Resort energii chce, by węgiel brunatny i kamienny stanowiły „zaplecze” naszego miksu energetycznego nie tylko w perspektywie 2020 czy 2030 roku, lecz nawet 2050 – zapowiedział w środę w Sejmie wiceminister energii Grzegorz Tobiszowski.
Tobiszowski uczestniczył w posiedzeniu Parlamentarnego Zespołu Górnictwa i Energii.
Wiceminister zapewnił, że resort „z pełnym przekonaniem” podtrzymuje rolę węgla brunatnego w polskim miksie energetycznym. Dlatego – jak zapowiedział – resort rekomenduje budowę odkrywkowej kopalni węgla brunatnego w Złoczewie, nieopodal Bełchatowa.
„Złoczew zaczyna być bezdyskusyjny” – podkreślił Tobiszowski. Resort – według zapowiedzi Tobiszowskiego rekomenduje też budowę odkrywki w Ościsłowie, choć – jak podkreślił wiceminister – według ministerstwa środowiska – może być z tym „większy problem”.
W połowie marca Regionalny Dyrektor Ochrony Środowiska w Poznaniu odmówił określenia środowiskowych uwarunkowań dla wydobycia węgla brunatnego z odkrywki Ościsłowo. W toku postępowania i na podstawie zgromadzonych materiałów dowodowych stwierdził, że istnieje wysokie prawdopodobieństwo negatywnego wpływu odkrywki na jezioro Wilczyńskie, znajdujące się na terenie chronionego obszaru Natura 2000. Pod koniec marca PAK KWB Konin, spółka zależna inwestora ZE PAK, złożyła do Generalnego Dyrektora Ochrony Środowiska w Warszawie odwołanie od tej decyzji.
Posłowie zespołu zapoznali się z programem dla sektora węgla brunatnego na lata 2017 – 2030 z perspektywą do 2050 r., który powstał pod auspicjami Ministerstwa Energii.
W opinii autorów wykorzystywanie rodzimych złóż węgla brunatnego zwiększa nasze bezpieczeństwo energetyczne. Obecnie z węgla brunatnego wytwarza się ok. 33 proc. energii elektrycznej. W sektorze pracuje ok. 23 tys. osób, w branżach z nim związanych – ok. 100 tys. Autorzy programu wskazują, że jest to dzisiaj najbardziej efektywne kosztowo paliwo.

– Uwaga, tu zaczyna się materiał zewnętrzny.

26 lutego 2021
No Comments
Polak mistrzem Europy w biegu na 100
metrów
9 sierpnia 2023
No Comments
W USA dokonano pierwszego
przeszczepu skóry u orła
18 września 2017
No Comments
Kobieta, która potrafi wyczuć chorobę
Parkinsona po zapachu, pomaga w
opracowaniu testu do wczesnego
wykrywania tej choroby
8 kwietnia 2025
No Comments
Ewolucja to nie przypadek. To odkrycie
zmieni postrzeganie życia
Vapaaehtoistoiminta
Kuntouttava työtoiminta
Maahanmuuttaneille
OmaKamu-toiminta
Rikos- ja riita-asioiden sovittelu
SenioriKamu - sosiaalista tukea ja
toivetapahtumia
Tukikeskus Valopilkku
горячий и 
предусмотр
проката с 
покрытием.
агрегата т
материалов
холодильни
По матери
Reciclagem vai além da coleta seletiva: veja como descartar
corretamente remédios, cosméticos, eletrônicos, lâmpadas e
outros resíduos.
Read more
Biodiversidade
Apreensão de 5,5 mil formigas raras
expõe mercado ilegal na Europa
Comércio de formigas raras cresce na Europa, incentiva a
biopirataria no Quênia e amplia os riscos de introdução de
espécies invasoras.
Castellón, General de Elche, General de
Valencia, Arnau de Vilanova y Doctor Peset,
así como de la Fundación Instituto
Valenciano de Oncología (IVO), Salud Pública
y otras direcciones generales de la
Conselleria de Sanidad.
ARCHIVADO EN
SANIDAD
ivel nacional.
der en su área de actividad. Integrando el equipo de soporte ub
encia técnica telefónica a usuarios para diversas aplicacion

W Polsce funkcjonuje obecnie pięć kompleksów górniczo-energetycznych węgla brunatnego Bełchatów i Turów należących do GIEK PGE i Pątnów – Adamów – Konin do ZE PAK. Są one zlokalizowane w centralnej i zachodniej Polsce, co korzystnie wpływa na równomierne obciążenia sieci energetycznych.
Jednak zasoby w działających odkrywkach się kończą – w Adamowie już w tym roku, w odkrywce bełchatowskiej w 2040 r., w Turowie w 2044 r. Według autorów dokumentu, koniec Turowa oznaczałby zakończenie działalności branży.
Do 2030 r. produkcja energii elektrycznej z węgla brunatnego będzie stabilna, o ile nie powstaną nowe odkrywki, po tym czasie gwałtownie się załamie, ze względu na powstałą lukę węglową.
W dokumencie zarekomendowano uruchomienie – w perspektywie do 2030 r. – złóż w Gubinie, Złoczewie i Ościsłowie a w perspektywie 2050 r. w Dębach Szlacheckich, Legnicy i Oczkowicach.
Autorzy programu założyli trzy scenariusze dla górnictwa węgla brunatnego; nierozwojowy – czyli taki, że po wydobyciu pozostałego jeszcze 1 mld ton kończymy eksploatację, scenariusz bazowy – czyli, że decydujemy się na eksploatację złóż Gubin, Złoczew i Ościsłowo. W przypadku uruchomienia tych trzech odkrywek można by było produkować 40 – 45 TWh rocznie. Scenariusz rozwojowy – czyli wejście odkrywek Dęby Szlacheckie, Legnicy i Oczkowicach – spowodowałby, że z węgla brunatnego moglibyśmy uzyskać nawet 80 TWh na rok.